Famine Trail Walk

Famine Trail Walk and Famine Emigrant Play

On this coming Easter Saturday, 15th April, several members of the Kavanagh family from Canada return to Sligo to take part in another Famine Trail walk from their ancestral home in Cross, south Sligo, to Sligo Port repeating the walk their ancestors took when leaving Sligo at the peak of the Great famine in April 1847.

This walk of over twenty miles will start in Keash at 9.15 am that morning and will arrive at the Custom Quay in Sligo about 4pm.  Relations of the Canadian family living here will join their now recently acquired Canadian cousins for the walk as will other walkers from Sligo. Those wishing to join are welcome to do so, just turn up at the start or join in as the walk goes through your town or community.  Walkers are expected to reach Ballymote around 10.45am, Collooney around 1pm, Ballysodare around 1.45pm and Sligo Quays at about 4.00 pm. Mayor Marie Casserly will welcome the group at City Hall after 4pm.
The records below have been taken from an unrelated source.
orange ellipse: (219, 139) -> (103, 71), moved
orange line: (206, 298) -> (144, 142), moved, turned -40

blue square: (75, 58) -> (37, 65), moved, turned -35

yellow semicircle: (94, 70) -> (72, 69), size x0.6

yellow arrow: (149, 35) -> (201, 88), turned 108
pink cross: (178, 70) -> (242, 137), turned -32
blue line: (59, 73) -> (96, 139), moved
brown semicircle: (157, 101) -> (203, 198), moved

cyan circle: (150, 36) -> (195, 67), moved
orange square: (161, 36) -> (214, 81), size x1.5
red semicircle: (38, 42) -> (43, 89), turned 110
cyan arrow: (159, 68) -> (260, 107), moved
While in Ireland for the walk, Rose Marie Stanley, a fifth generation descendant of Patrick and Sarah Kaveney - who were given the name Kavanagh on arrival in Canada - will present a play she has written in memory of her Famine ancestors in both the community hall in Cliffoney and the parish hall in Keash.  This will be the first time this play, entitled “Emigrant: Woven threads from the Caves of Keash to the Capes of Forillon”, is presented and this will take place on Thursday 20th April at 8.30pm in Cliffoney where Anne Hoey, together with the local hall committee, will assist in this first presentation.  Later that week, on Saturday 22nd April, a second presentation will take place in Keash.  The play recalls the epic journey undertaken by Sarah Mc Donough Kaveney and her family from leaving her home in south Sligo, through the sinking of the Carricks and the loss of her five daughters, and through her struggles and achievements as she set up a new home and a new family in eastern Canada. 
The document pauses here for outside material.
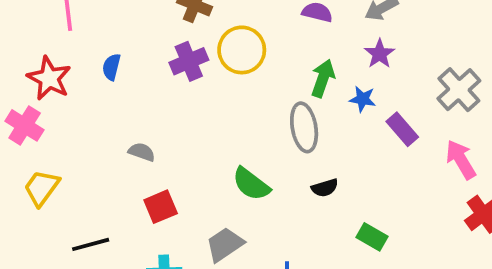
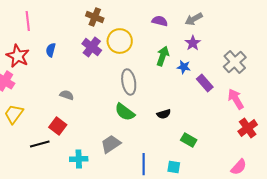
purple cross: (189, 61) -> (92, 47), turned -30
gray ellipse: (304, 127) -> (129, 82), moved
red square: (161, 207) -> (58, 126), moved, turned -30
Patrick and Sarah Kaveney with their six children left Sligo on the Carrick’s in early April 1847 but it sank after crashing into the rocks at Cap des Rosiers, on the Canadian coast, later that month.  Only 48 of 173 passengers survived and among those drowned were five of the Kaveney children, all girls.  Both parents and their son Martin survived and lived on in Jersey Cove near the shipwreck site.  Eight years later Patrick also died when caught out in a snow storm leaving Sarah and son Martin, plus four additional children born in Canada.

Since research by Mullaghmore and Cliffoney Historical Society made the link between the Kaveney family of Cross and the Kavanagh family of Jersey Cove, Canada and told this story with that of the large scale emigration from Lord Palmerston’s Sligo estates to Canada in 1847, interest in these happenings has increased in Canada.  Several more descendants of survivors were identified since 2013 by the Mullaghmore Society and the growing descendant community in Canada and the increased interest in their story has led to two short films been produced there on the topic, both for release this year.   Interest has also grown on a mass grave uncovered last year near the site where the Carrick’s sank, on-going analysis of its remains may disclose whether any are of the Sligo emigrants drowned nearby. 

Mayor Marie Casserly will welcome the group at City Hall between 3.30pm and 4pm.